Conversaciones con Lukács, de Arnold Hauser (Guadarrama, Barcelona, 1979, traducción de Gabriel Rack) que compré hace un tiempo en una librería de viejos en la calle Céspedes, apenas cruzando Cabildo, tiene un título engañoso: hay solo una conversación -y muy menor- entre ambos, y en cambio incluye varias entrevistas a Hauser, más un muy buen ensayo de él, ahora sí, sobre Lukács (“No cabe duda de que en la historia tropezamos frecuentemente con situaciones disyuntivas, y si tomamos, de acuerdo con Marx, toda la historia de la humanidad habida hasta ahora como ‘lucha de clases’, nos hallamos entonces frente a puros sucesos revolucionarios. Es comprensible, por lo tanto, que Marx y el marxismo clásico, ignoren cualquier acontecimiento memorable que no sea la victoria o la derrota de los intereses de clase (…) solamente que la profecía de Lukács (…) es, desde un principio y contrariamente a la severa felicidad del marxismo ortodoxo, una novela de aventuras comparable al Pilgrim’s Progress con diversos lances de fortuna”).
No obstante, más allá de este excursus, en una de las entrevistas a Hauser, reparé en algo que me resultó muy interesante. Hablando de la influencia y de su relación con la Escuela de Frankfurt, tanto en términos teóricos-intelectuales como de su amistad con varios de sus miembros, se detiene en la importancia de la música -sobre todo en la tradición que va de Mahler a Schönberg- en Theodor.W. Adorno, y escribe lo siguiente:
“Adorno era un pensador creativo que podía y quería expresar con cada frase algo especial.
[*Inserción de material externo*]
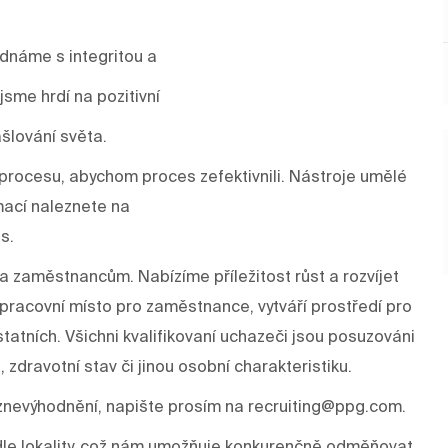
ednáme s integritou a
sme hrdí na pozitivní
šlování světa.
rocesu, abychom proces zefektivnili. Nástroje umělé
mací naleznete na
s.
a zaměstnancům. Nabízíme příležitost růst a rozvíjet
í pracovní místo pro zaměstnance, vytváří prostředí pro
tatních. Všichni kvalifikovaní uchazeči jsou posuzováni
, zdravotní stav či jinou osobní charakteristiku.
znevýhodnění, napište prosím na recruiting@ppg.com.
odle lokality, což nám umožňuje konkurenčně odměňovat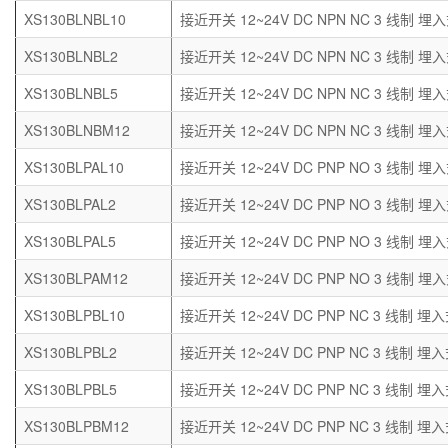
XS130BLNBL10
接近开关 12~24V DC NPN NC 3 线制 埋入
XS130BLNBL2
接近开关 12~24V DC NPN NC 3 线制 埋入
XS130BLNBL5
接近开关 12~24V DC NPN NC 3 线制 埋入
XS130BLNBM12
接近开关 12~24V DC NPN NC 3 线制 埋入
XS130BLPAL10
接近开关 12~24V DC PNP NO 3 线制 埋入
XS130BLPAL2
接近开关 12~24V DC PNP NO 3 线制 埋入
XS130BLPAL5
接近开关 12~24V DC PNP NO 3 线制 埋入
XS130BLPAM12
接近开关 12~24V DC PNP NO 3 线制 埋入
XS130BLPBL10
接近开关 12~24V DC PNP NC 3 线制 埋入
XS130BLPBL2
接近开关 12~24V DC PNP NC 3 线制 埋入
XS130BLPBL5
接近开关 12~24V DC PNP NC 3 线制 埋入
XS130BLPBM12
接近开关 12~24V DC PNP NC 3 线制 埋入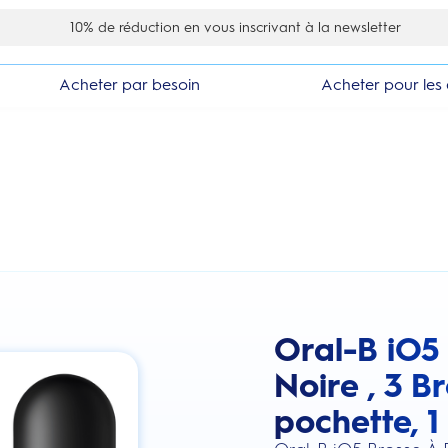
10% de réduction en vous inscrivant à la newsletter
Acheter par besoin
Acheter pour les 
Oral-B iO5
this action will scroll you to the review
Noire , 3 B
pochette, 1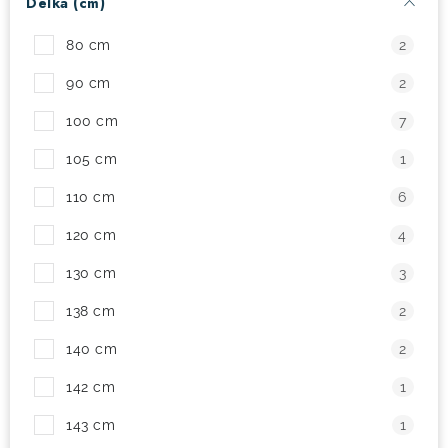
Délka (cm)
! Akce !
Obchodní podmínky
Doprava a platba
80 cm
2
Moje objednávka
Čeština
Servis
90 cm
2
Testovací centrum
Půjčovna nosičů kol
Kontakt
100 cm
7
105 cm
1
110 cm
6
120 cm
4
130 cm
3
138 cm
2
140 cm
2
142 cm
1
143 cm
1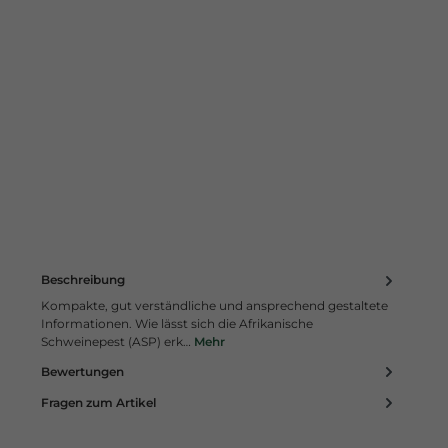
Beschreibung
Kompakte, gut verständliche und ansprechend gestaltete
Informationen. Wie lässt sich die Afrikanische
Schweinepest (ASP) erk…
Mehr
Bewertungen
Fragen zum Artikel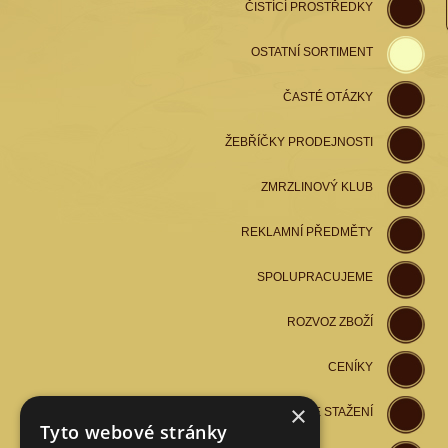
ČISTÍCÍ PROSTŘEDKY
OSTATNÍ SORTIMENT
ČASTÉ OTÁZKY
ŽEBŘÍČKY PRODEJNOSTI
ZMRZLINOVÝ KLUB
REKLAMNÍ PŘEDMĚTY
SPOLUPRACUJEME
ROZVOZ ZBOŽÍ
CENÍKY
×
SOUBORY KE STAŽENÍ
Tyto webové stránky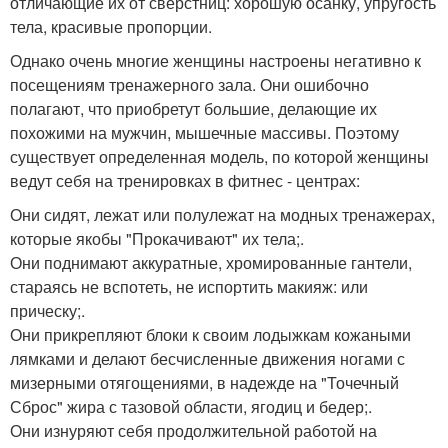
отличающие их от сверстниц: хорошую осанку, упругость
тела, красивые пропорции.
Однако очень многие женщины настроены негативно к
посещениям тренажерного зала. Они ошибочно
полагают, что приобретут большие, делающие их
похожими на мужчин, мышечные массивы. Поэтому
существует определенная модель, по которой женщины
ведут себя на тренировках в фитнес - центрах:
Они сидят, лежат или полулежат на модных тренажерах,
которые якобы "Прокачивают" их тела;.
Они поднимают аккуратные, хромированные гантели,
стараясь не вспотеть, не испортить макияж: или
прическу;.
Они прикрепляют блоки к своим лодыжкам кожаными
лямками и делают бесчисленные движения ногами с
мизерными отягощениями, в надежде на "Точечный
Сброс" жира с тазовой области, ягодиц и бедер;.
Они изнуряют себя продолжительной работой на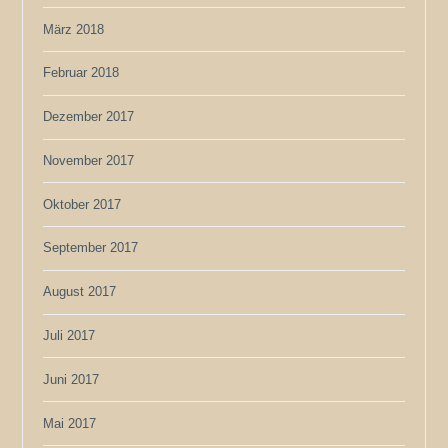
März 2018
Februar 2018
Dezember 2017
November 2017
Oktober 2017
September 2017
August 2017
Juli 2017
Juni 2017
Mai 2017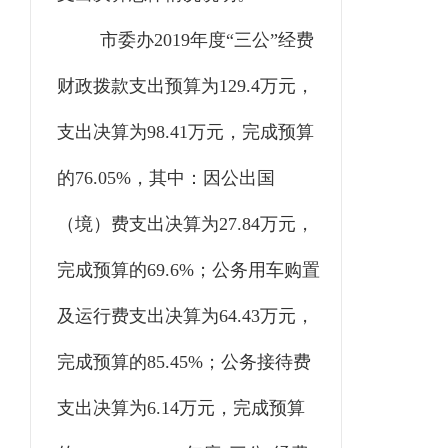
市委办
2019年度“三公”经费
财政拨款支出预算为129.4万元，
支出决算为98.41万元，完成预算
的76.05%，其中：因公出国
（境）费支出决算为27.84万元，
完成预算的69.6%；公务用车购置
及运行费支出决算为64.43万元，
完成预算的85.45%；公务接待费
支出决算为6.14万元，完成预算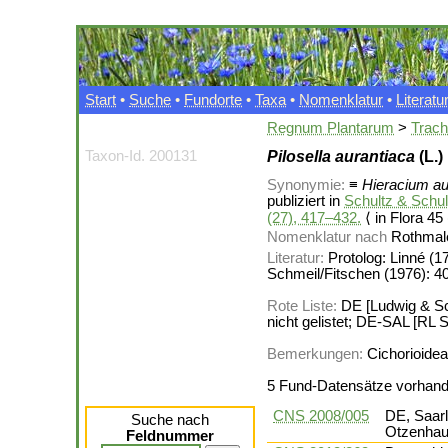
Start
•
Suche
•
Fundorte
•
Taxa
•
Nomenklatur
•
Literatu
Regnum Plantarum
>
Trac
Taxon-Id. 200131
Pilosella aurantiaca
(L.
Synonymie:
≡
Hieracium a
publiziert in
Schultz & Schul
(27), 417–432.
⟨ in Flora 45
Nomenklatur nach
Rothmale
Literatur:
Protolog: Linné (1
Schmeil/Fitschen (1976): 4
Rote Liste:
DE [Ludwig & Sch
nicht gelistet; DE-SAL [RL S
Bemerkungen:
Cichorioide
5 Fund-Datensätze vorhan
CNS 2008/005
DE, Saar
Suche nach
Otzenhaus
Feldnummer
En ese sentido sostenía, por ejemplo, que no iba a ningún concierto, porque hallaba más placer en la partitura que en el sonido de las notas”. No estaba yo enterado de que el más grande filósofo de la música del Siglo XX no asistía a conciertos (¿Y por qué debería estar enterado? ¿Acaso soy especialista en Adorno? ¿Acaso soy especialista en algo?). No obstante, me asaltó una duda: ¿será cierto? El propio Hauser, un poco más adelante, cuenta que a Adorno le gustaba decir cosas chocantes (“era lo que le interesaba a menudo”).
Tal vez fue solo una broma. Muerto Federico Monjeau, no tengo a quién consultar.
Volví entonces a releer (pero no por completo, solo mis subrayados y algunas páginas en diagonal) En tierra de nadie. Th. W. Adorno, una biografía intelectual, de Stefan Müller-Doohm (Herder, Barcelona, 2003, 992 páginas, traducción de Roberto H. Bernet y Raúl Gabás) y, como era de esperar, no encontré nada sobre ese misterio (quizá la anécdota aparezca en las cientos de páginas que no releí). No lo sé, pero me resulta inverosímil esa historia. Es más, estoy casi seguro de que en mi biblioteca (detrás de pilas de libros, mugre, fotos viejas dentro de libros que no sé cómo llegaron allí: cada día más entiendo por qué Fogwill se deshizo de su biblioteca -que incluso no era demasiado grande-; con los años la biblioteca se vuelve un ancla, un ataúd portátil, o mejor dicho, inmóvil) estoy casi seguro, digo, que tengo en algún lado un comentario de Adorno a un concierto de Alban Berg, por lo que doy, casi, por desmentido el chiste que le hizo a Hauser.Pero, ¿y si fuera verdad? Si por un minuto lo tomásemos como cierto, ¿qué consecuencias extraeríamos? Sin más espacio para avanzar (es decir, para retroceder) prometo continuar con el asunto la semana que viene.